Below is a listing to repeat exactly, with its pictures left out.

(Beginning of SUPPLIED RECORDS)

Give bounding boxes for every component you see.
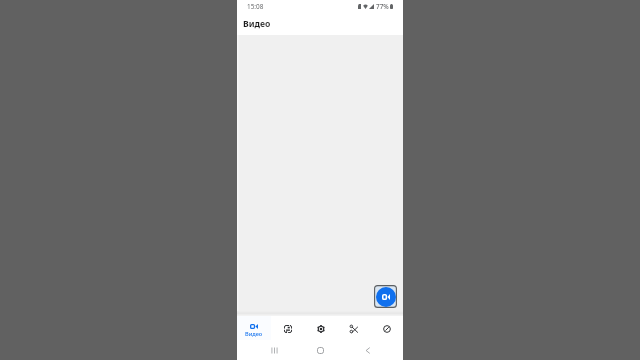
button[interactable]: Эффекты <box>304 316 337 340</box>
staticText: 15:08 <box>247 2 264 11</box>
button[interactable]: Видео <box>237 316 271 340</box>
button[interactable]: Шаблоны <box>271 316 304 340</box>
button[interactable]: Back <box>360 340 375 360</box>
button[interactable]: Home <box>313 340 328 360</box>
button[interactable]: Создать видео <box>374 285 397 308</box>
button[interactable]: Справка <box>370 316 403 340</box>
button[interactable]: Обрезка <box>337 316 370 340</box>
staticText: Видео <box>245 330 263 338</box>
staticText: 77% <box>376 2 389 11</box>
staticText: Видео <box>243 18 271 30</box>
button[interactable]: Recents <box>267 340 282 360</box>
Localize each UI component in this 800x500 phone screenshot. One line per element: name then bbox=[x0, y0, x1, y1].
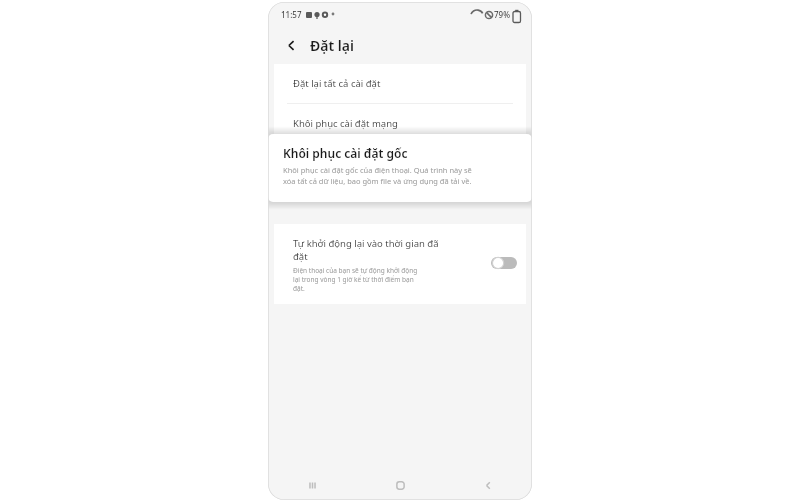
staticText: Khôi phục cài đặt gốc của điện thoại. Qu… bbox=[283, 165, 472, 186]
button[interactable]: Tự khởi động lại vào thời gian đã đặt bbox=[274, 224, 526, 304]
staticText: Điện thoại của bạn sẽ tự động khởi động … bbox=[293, 266, 418, 293]
staticText: Khôi phục cài đặt gốc bbox=[283, 145, 408, 161]
staticText: Đặt lại tất cả cài đặt bbox=[293, 77, 381, 90]
button[interactable]: Back bbox=[444, 470, 532, 500]
button[interactable]: Back bbox=[279, 33, 303, 57]
button[interactable]: Recents bbox=[268, 470, 356, 500]
button[interactable]: Auto restart toggle bbox=[491, 256, 517, 270]
staticText: Đặt lại cài đặt hỗ trợ bbox=[293, 157, 383, 170]
staticText: 11:57 bbox=[281, 9, 302, 20]
button[interactable]: Khôi phục cài đặt mạng bbox=[274, 104, 526, 143]
button[interactable]: Đặt lại cài đặt hỗ trợ bbox=[274, 144, 526, 183]
staticText: Tự khởi động lại vào thời gian đã đặt bbox=[293, 237, 439, 263]
staticText: Đặt lại bbox=[310, 36, 354, 55]
button[interactable]: Khôi phục cài đặt gốc bbox=[268, 134, 532, 202]
staticText: Khôi phục cài đặt mạng bbox=[293, 117, 398, 130]
button[interactable]: Home bbox=[356, 470, 444, 500]
button[interactable]: Đặt lại tất cả cài đặt bbox=[274, 64, 526, 103]
staticText: 79% bbox=[494, 9, 510, 20]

(End of SUPPLIED RECORDS)

> SOLUTION FOR THIS PROBLEM
Give bounding boxes for every component you see.
button[interactable]: Эффекты <box>304 316 337 340</box>
staticText: 15:08 <box>247 2 264 11</box>
button[interactable]: Видео <box>237 316 271 340</box>
button[interactable]: Шаблоны <box>271 316 304 340</box>
button[interactable]: Back <box>360 340 375 360</box>
button[interactable]: Home <box>313 340 328 360</box>
button[interactable]: Создать видео <box>374 285 397 308</box>
button[interactable]: Справка <box>370 316 403 340</box>
button[interactable]: Обрезка <box>337 316 370 340</box>
staticText: Видео <box>245 330 263 338</box>
staticText: 77% <box>376 2 389 11</box>
staticText: Видео <box>243 18 271 30</box>
button[interactable]: Recents <box>267 340 282 360</box>
Localize each UI component in this 800x500 phone screenshot. One line per element: name then bbox=[x0, y0, x1, y1].
staticText: Khôi phục cài đặt gốc của điện thoại. Qu… bbox=[283, 165, 472, 186]
button[interactable]: Tự khởi động lại vào thời gian đã đặt bbox=[274, 224, 526, 304]
staticText: Điện thoại của bạn sẽ tự động khởi động … bbox=[293, 266, 418, 293]
staticText: Khôi phục cài đặt gốc bbox=[283, 145, 408, 161]
staticText: Đặt lại tất cả cài đặt bbox=[293, 77, 381, 90]
button[interactable]: Back bbox=[444, 470, 532, 500]
button[interactable]: Back bbox=[279, 33, 303, 57]
button[interactable]: Recents bbox=[268, 470, 356, 500]
button[interactable]: Auto restart toggle bbox=[491, 256, 517, 270]
staticText: Đặt lại cài đặt hỗ trợ bbox=[293, 157, 383, 170]
staticText: 11:57 bbox=[281, 9, 302, 20]
button[interactable]: Khôi phục cài đặt mạng bbox=[274, 104, 526, 143]
button[interactable]: Đặt lại cài đặt hỗ trợ bbox=[274, 144, 526, 183]
staticText: Tự khởi động lại vào thời gian đã đặt bbox=[293, 237, 439, 263]
staticText: Đặt lại bbox=[310, 36, 354, 55]
button[interactable]: Khôi phục cài đặt gốc bbox=[268, 134, 532, 202]
staticText: Khôi phục cài đặt mạng bbox=[293, 117, 398, 130]
button[interactable]: Home bbox=[356, 470, 444, 500]
button[interactable]: Đặt lại tất cả cài đặt bbox=[274, 64, 526, 103]
staticText: 79% bbox=[494, 9, 510, 20]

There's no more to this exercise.